Stolen Concepts All the Way Down

Much philosophical and theological confusion reigns because people unwittingly engage concept-theft. It consists of using a concept to which one is not epistemologically "entitled" because the speaker denies its logical foundation. Thus the user has "stolen" it."

For example, if you were to deny the legitimacy of the concept parent--say, you believed new human beings came into existence way other than commonly thought--you would not be entitled to use the concept orphan since orphan logically depends on the concept (biological) parent. Our concepts, constructed as they are from our identification of things in the world, exist (or ought to exist) in nonarbitrary, often hierarchical relationships with other concepts. The higher the level of abstraction (for example, animal), the more a concept subsumes other, lower level concepts (dog, cat, etc.). A little thought shows this to be true.

The term stolen concept was coined by the philosophical novelist Ayn Rand. The idea is something like question-begging. With question-begging, one smuggles one's conclusion, the thing to be proved, into one's premises--cal it concept-smuggling. With concept-stealing, one tries to use the concept one is denying against itself, much like using the law of identity to refute the law of identity. That's an "illegal" move. 

A similarly illegal move is to deny free will while using concepts that entail willful activities like reasoning, deliberating, discoursing, and justifying--all undeniably purposive activities aimed at discovering the truth about the world. (Why do determinists constantly ask us to think about things?) In the argument against free will, it's stolen concepts all the way down. 
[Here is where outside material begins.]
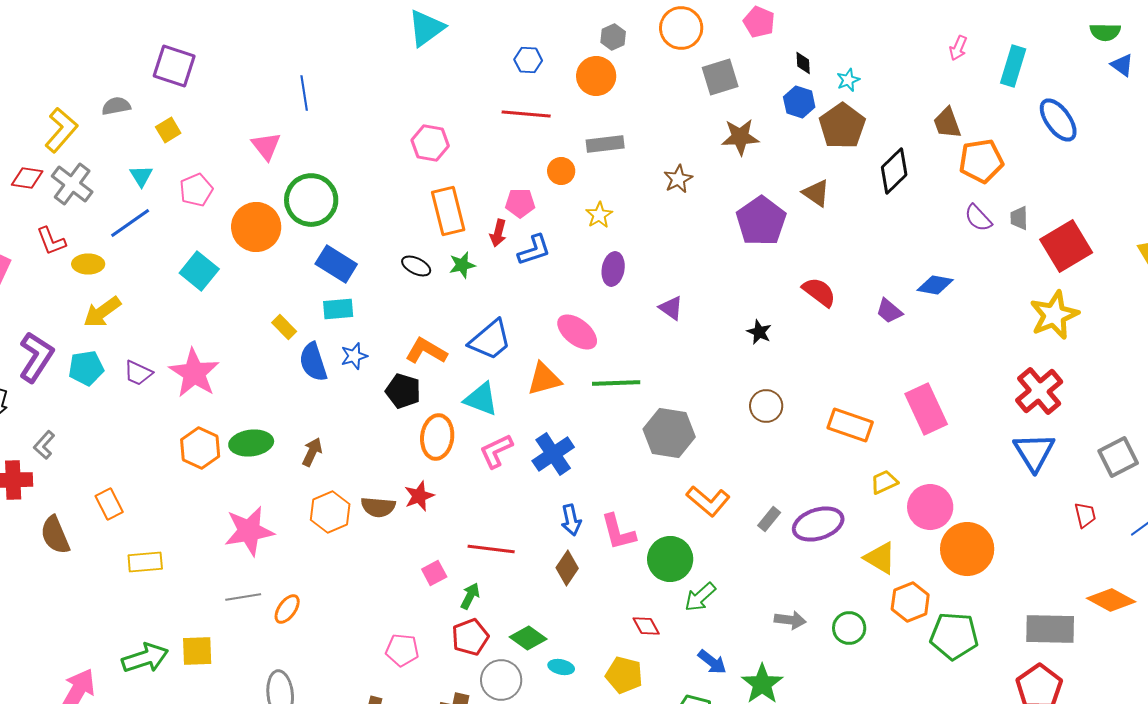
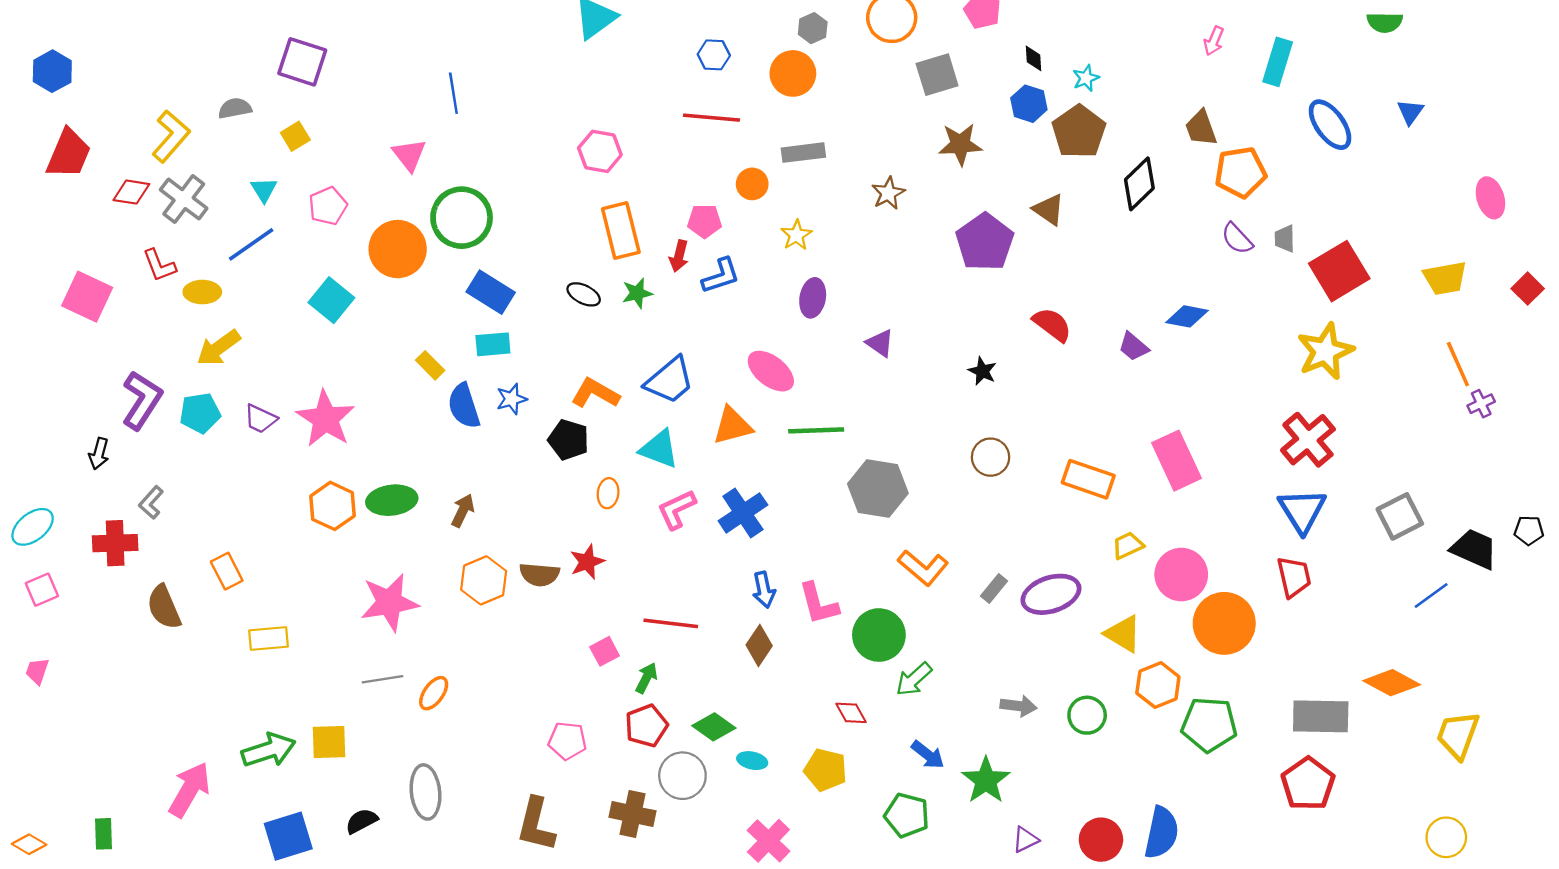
blue triangle: (1122, 65) -> (1410, 112), moved, turned 30
orange ellipse: (437, 437) -> (608, 493), size x0.6
red trapezoid: (1085, 515) -> (1294, 577), moved, size x1.4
Interestingly, Descartes identified a stolen concept when he said that he could not doubt anything without existing. Thus doubt logically presupposes faculty of consciousness. Unfortunately, he committed his own act of theft: consciousness presupposes existence. As Rand put it, consciousness is consciousness of something; a consciousness that was conscious of itself alone is an absurdity; it could not identify itself as consciousness before it was conscious of something other than itself. Hence, "existence exists." We can take this further and say that since consciousness refers to a kind of action--say, paying attention, minding this or that, or thinking--it's not just consciousness that exists but conscious beings, since action presupposes actors. Disembodied consciousness is a meaningless idea.

So contrary to Descartes existence not consciousness is primary. "I think therefore I am" becomes "Existence exists therefore I, conscious being, am."

This is from philosopher Neera Badhwar's supplement to her article on Rand in the Stanford Encyclopedia of Philosophy:  

Judgments that deny their own conceptual presuppositions are ... invalid. The possibility that all of our experience is a dream, for example, is rejected as what Rand calls a “stolen concept” fallacy, since possession of the concept “dream” presupposes the ability to distinguish dreaming from waking. This is because genuine possession of a concept requires both the ability to derive an abstraction from concretes and the ability to go on to apply it to new concretes; if all our experience were a dream, the concept of waking could neither be derived from nor applied to any concretes. Those who claim to have grasped a concept but are unable to recognize instances of it “have not performed either part of the cycle: neither the abstraction nor the translating of the abstraction into the concrete”. As with an electric circuit, “no part of it can be of any use, until and unless the cycle is completed.”